I think, Korean is really easy to implement. As far as I know, modern
Korean typography is almost the same as western typography:
- it has word spacing
- uses an alphabet (ok, sometimes Chinese characters in between, but
that is not really a problem) with no fancy effects unlike Japanese
- uses Western punctuation (., etc.)
- is only written horizontally
- only uses arabic digits
the only problem there would be:
- increase the line spacing – There is a package for that, right?
- the chapter number would have to be put between two syllables (does
Latex support that?)
- we would need to look for translations - I don’t know Korean, so it’s
hard for me to provide the translations.
Simplified Chinese should also be quite easy. That is almost the same as
Korean, with the exception that it does not have word spacing (which may
have quite difficult effects on line breaking).

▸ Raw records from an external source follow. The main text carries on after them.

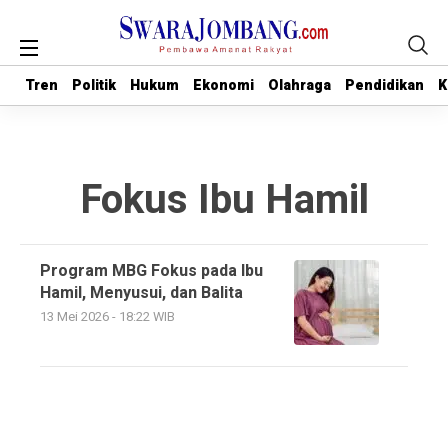
Tren
Tren
Politik
Politik
Hukum
Hukum
Ekonomi
Ekonomi
Olahraga
Olahraga
Pendidikan
Pendidikan
K
K
Fokus Ibu Hamil
Program MBG Fokus pada Ibu
Hamil, Menyusui, dan Balita
13 Mei 2026 - 18:22 WIB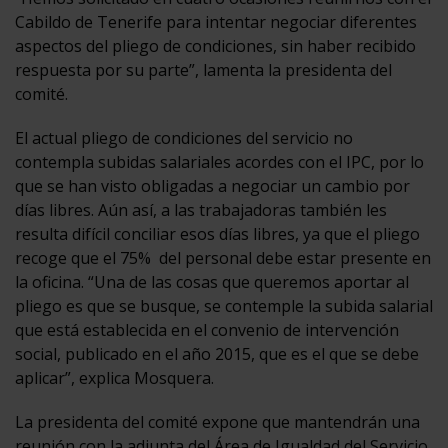
Cabildo de Tenerife para intentar negociar diferentes
aspectos del pliego de condiciones, sin haber recibido
respuesta por su parte”, lamenta la presidenta del
comité.
El actual pliego de condiciones del servicio no
contempla subidas salariales acordes con el IPC, por lo
que se han visto obligadas a negociar un cambio por
días libres. Aún así, a las trabajadoras también les
resulta difícil conciliar esos días libres, ya que el pliego
recoge que el 75% del personal debe estar presente en
la oficina. “Una de las cosas que queremos aportar al
pliego es que se busque, se contemple la subida salarial
que está establecida en el convenio de intervención
social, publicado en el año 2015, que es el que se debe
aplicar”, explica Mosquera.
La presidenta del comité expone que mantendrán una
reunión con la adjunta del Área de Igualdad del Servicio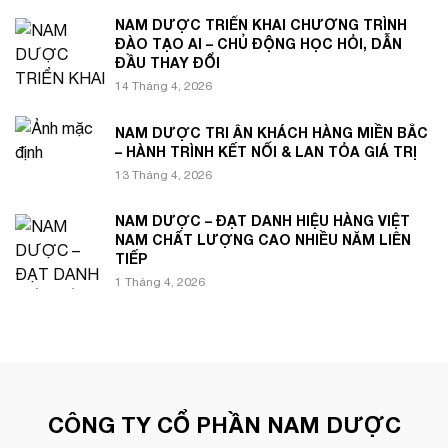
NAM DƯỢC TRIỂN KHAI CHƯƠNG TRÌNH
ĐÀO TẠO AI – CHỦ ĐỘNG HỌC HỎI, DẪN
ĐẦU THAY ĐỔI
14 Tháng 4, 2026
NAM DƯỢC TRI ÂN KHÁCH HÀNG MIỀN BẮC
– HÀNH TRÌNH KẾT NỐI & LAN TỎA GIÁ TRỊ
13 Tháng 4, 2026
NAM DƯỢC – ĐẠT DANH HIỆU HÀNG VIỆT
NAM CHẤT LƯỢNG CAO NHIỀU NĂM LIÊN
TIẾP
1 Tháng 4, 2026
CÔNG TY CỔ PHẦN NAM DƯỢC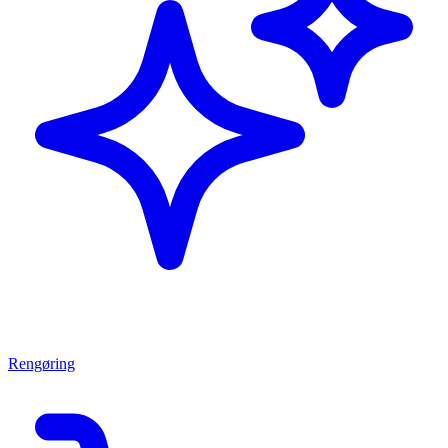
Rengøring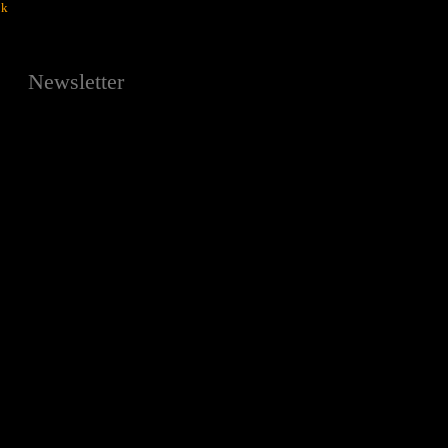
ok
Newsletter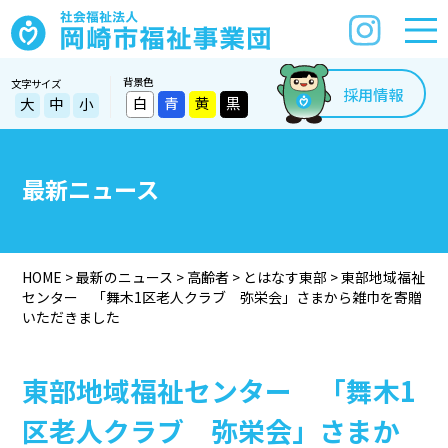
背景色
文字サイズ
採用情報
白
青
黄
黒
大
中
小
最新ニュース
HOME
>
最新のニュース
>
高齢者
>
とはなす東部
>
東部地域福祉
センター 「舞木1区老人クラブ 弥栄会」さまから雑巾を寄贈
いただきました
東部地域福祉センター 「舞木1
区老人クラブ 弥栄会」さまか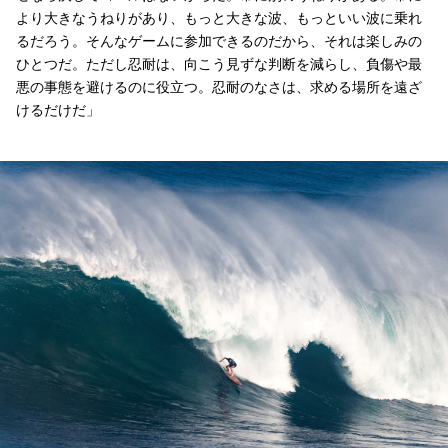
より大きなうねりがあり、もっと大きな波、もっといい波に乗れ
るだろう。そんなゲームに参加できるのだから、それは楽しみの
ひとつだ。ただし忍耐は、向こう見ずな判断を減らし、負傷や最
悪の事態を避けるのに役立つ。忍耐のなさは、求める場所を遠ざ
けるだけだ」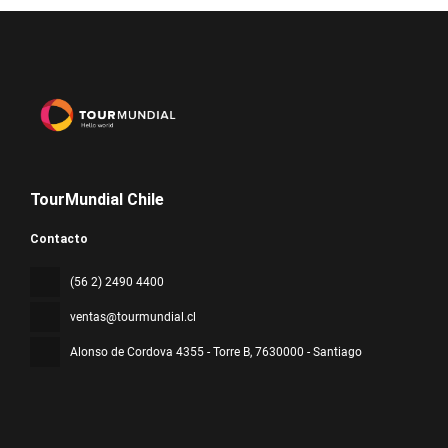
TourMundial Chile
Contacto
(56 2) 2490 4400
ventas@tourmundial.cl
Alonso de Cordova 4355 - Torre B
, 7630000 - Santiago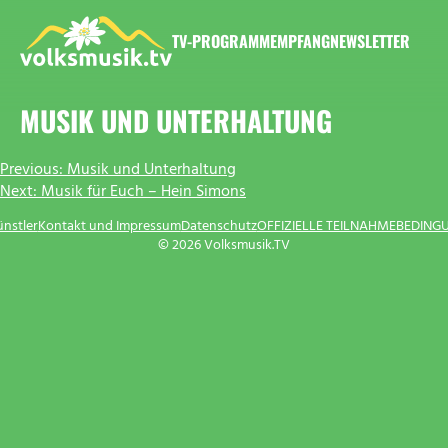
Zum
Inhalt
TV-PROGRAMM
EMPFANG
NEWSLETTER
springen
VOLKSMUSIK.TV
MUSIK UND UNTERHALTUNG
BEITRAGSNAVIGATION
Previous:
Musik und Unterhaltung
Next:
Musik für Euch – Hein Simons
ünstler
Kontakt und Impressum
Datenschutz
OFFIZIELLE TEILNAHMEBEDING
© 2026 Volksmusik.TV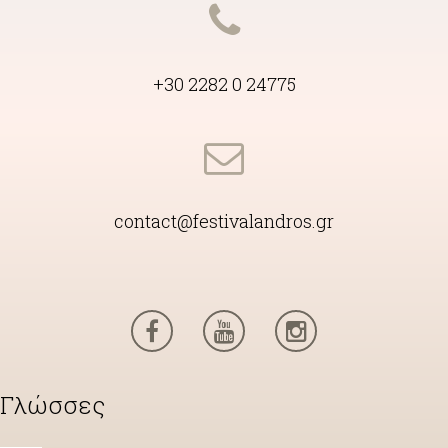
+30 2282 0 24775
contact@festivalandros.gr
Γλώσσες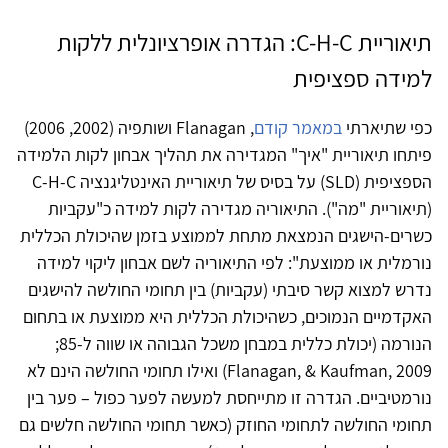
תיאוריית C-H-C: הגדרה אופרציונלית ללקות
למידה ספציפית
כפי שתיארתי
במאמר קודם
, Flanagan ושותפיה (2002, 2006)
פיתחו תיאוריית "איך" המגדירה את תהליך אבחון לקות הלמידה
הספציפית (SLD) על בסיס של תיאוריית האינטליגנציה C-H-C
(תיאוריית "מה"). התיאוריה מגדירה לקות למידה כ"עקביות
כשרים-הישגים הנמצאת מתחת לממוצע בזמן שהיכולת הכללית
נורמלית או ממוצעת": לפי התיאוריה לשם אבחון ליקוי למידה
נדרש למצוא קשר סיבתי (עקביות) בין תחומי החולשה להישגים
האקדמיים הנמוכים, כשהיכולת הכללית היא ממוצעת או בתחום
הנורמה (יכולת כללית במבחן משכל הגבוהה או שווה ל-85;
Flanagan, & Kaufman, 2009) ואילו תחומי החולשה הינם לא
נורמטיביים. הגדרה זו מתייחסת למעשה לפער כפול – פער בין
תחומי החולשה לתחומי החוזק (כאשר תחומי החולשה חלשים גם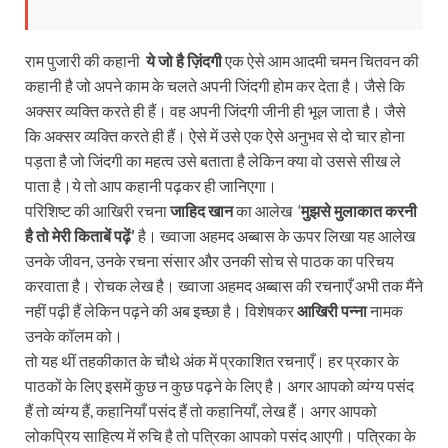
राम पुजारी की कहानी
ये जो है ज़िंदगी
एक ऐसे आम आदमी चमन चितवन की
कहानी है जो अपने काम के चलते अपनी जिंदगी होम कर देता है। जैसे कि
अक्सर व्यक्ति करते ही हैं। वह अपनी जिंदगी जीनी ही भूल जाता है। जैसे
कि अक्सर व्यक्ति करते ही हैं। ऐसे में उसे एक ऐसे अनुभव से दो चार होना
पड़ता है जो जिंदगी का महत्व उसे बताता है लेकिन क्या वो उससे सीख ले
पाता है।ये तो आप कहानी पढ़कर ही जानिएगा।
परिशिष्ट की आखिरी रचना
जाहिद खान
का आलेख ‘
मुझसे मुलाकात करनी
है तो मेरी किताबें पढ़ें’
है। ख्वाजा अहमद अब्बास के ऊपर लिखा यह आलेख
उनके जीवन, उनके रचना संसार और उनकी सोच से पाठक का परिचय
करवाता है। रोचक लेख है। ख्वाजा अहमद अब्बास की रचनाएँ अभी तक मैंने
नहीं पढ़ी हैं लेकिन पढ़ने की अब इच्छा है। विशेषकर
आखिरी पन्ना
नामक
उनके कॉलम को।
तो यह थीं तहकीकात के चौथे अंक में प्रकाशित रचनाएँ। हर प्रकार के
पाठकों के लिए इसमें कुछ न कुछ पढ़ने के लिए है। अगर आपको व्यंग्य पसंद
हैं तो व्यंग्य हैं, कहानियाँ पसंद हैं तो कहानियाँ, लेख हैं। अगर आपको
लोकप्रिय साहित्य में रुचि है तो पत्रिका आपको पसंद आएगी। पत्रिका के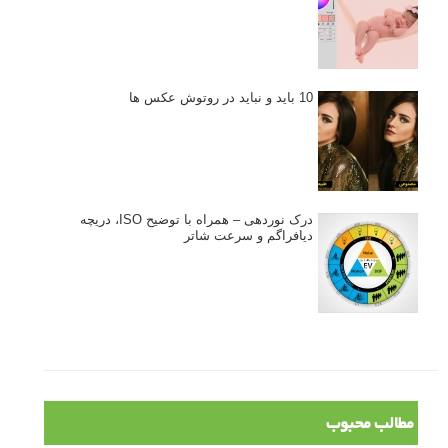
نکات عکاسی مینیمالیستی
ژست دهی ماهرانه با آگاهی از زبان بدن - آموزش
3 نکته ساده برای بهبود عکاسی پرتره
آموزش انتخاب رنگ در عکاسی از کودکان
10 باید و نباید در روتوش عکس ها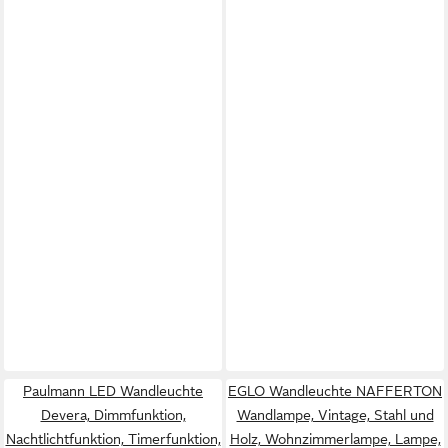
Paulmann LED Wandleuchte
EGLO Wandleuchte NAFFERTON
Devera, Dimmfunktion,
Wandlampe, Vintage, Stahl und
Nachtlichtfunktion, Timerfunktion,
Holz, Wohnzimmerlampe, Lampe,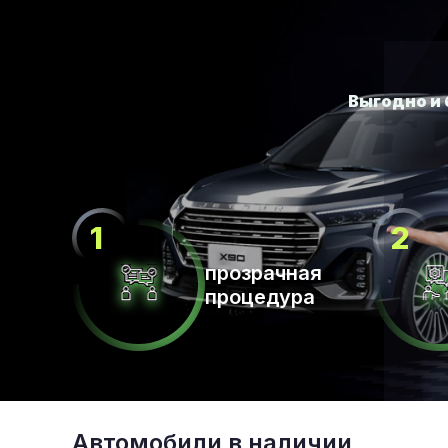
прозрачная
процедура
Автомобили в наличии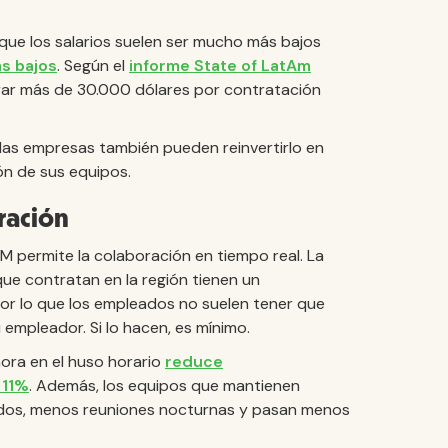
 que los salarios suelen ser mucho más bajos
s bajos
. Según el
informe State of LatAm
rar más de 30.000 dólares por contratación
 las empresas también pueden reinvertirlo en
ión de sus equipos.
ración
 permite la colaboración en tiempo real. La
e contratan en la región tienen un
por lo que los empleados no suelen tener que
 empleador. Si lo hacen, es mínimo.
hora en el huso horario
reduce
 11%
. Además, los equipos que mantienen
luidos, menos reuniones nocturnas y pasan menos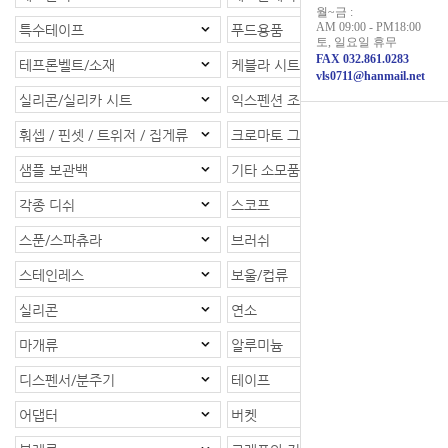
월~금 :
AM 09:00 - PM18:00
특수테이프
푸드용품
토, 일요일 휴무
FAX 032.861.0283
테프론벨트/소재
케블라 시트/소재
vls0711@hanmail.net
실리콘/실리카 시트
익스펜션 조인트
훠셉 / 핀셋 / 트위저 / 집게류
크로마토 그래피
샘플 보관백
기타 소모품
각종 디쉬
스코프
스푼/스파츄라
브러쉬
스테인레스
보울/컵류
실리콘
연소
마개류
알루미늄
디스펜서/분주기
테이프
어댑터
버켓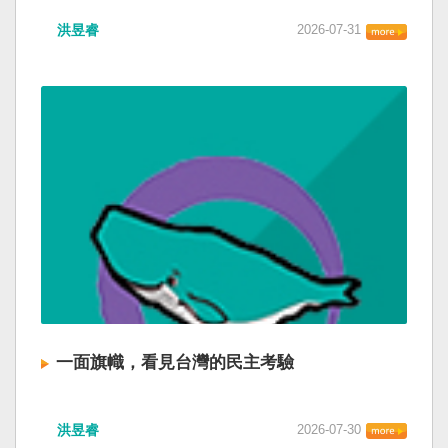
洪昱睿
2026-07-31
一面旗幟，看見台灣的民主考驗
洪昱睿
2026-07-30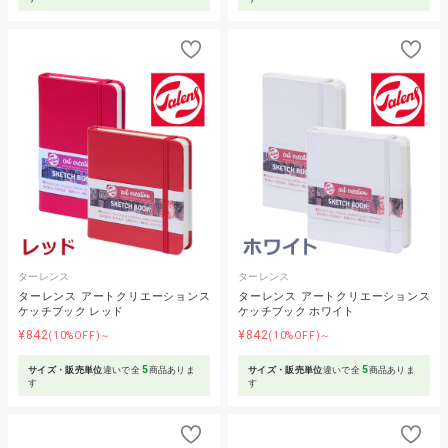
ターレンス
ターレンス
ターレンス アートクリエーションス
ターレンス アートクリエーションス
ケッチブック レッド
ケッチブック ホワイト
¥842
¥842
(10%OFF)～
(10%OFF)～
5
5
サイズ・販売単位
違いで全
商品ありま
サイズ・販売単位
違いで全
商品ありま
す
す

I will try to look for translations of the phrases used by polyglossia
tomorrow in the library. I think, it should not be that hard to find
(someone needs to proofread it, though). I don’t know about Korean
footnotes, but I will check that out. But I think they use the same one
as in Western texts, so we could just use the Latex footnotes.
If someone of you could help with the tex programming, we could easily
finish a Korean template for polyglossia :)
Gerrit
Am 24.07.2010 00:10, schrieb David Perry:
See Mike's answer to me. I had been reading the fontspec docs recently
and wasn't sure if you had looked at them. But I know very little about
CJK; as often, a little knowledge turns out to be a dangerous thing.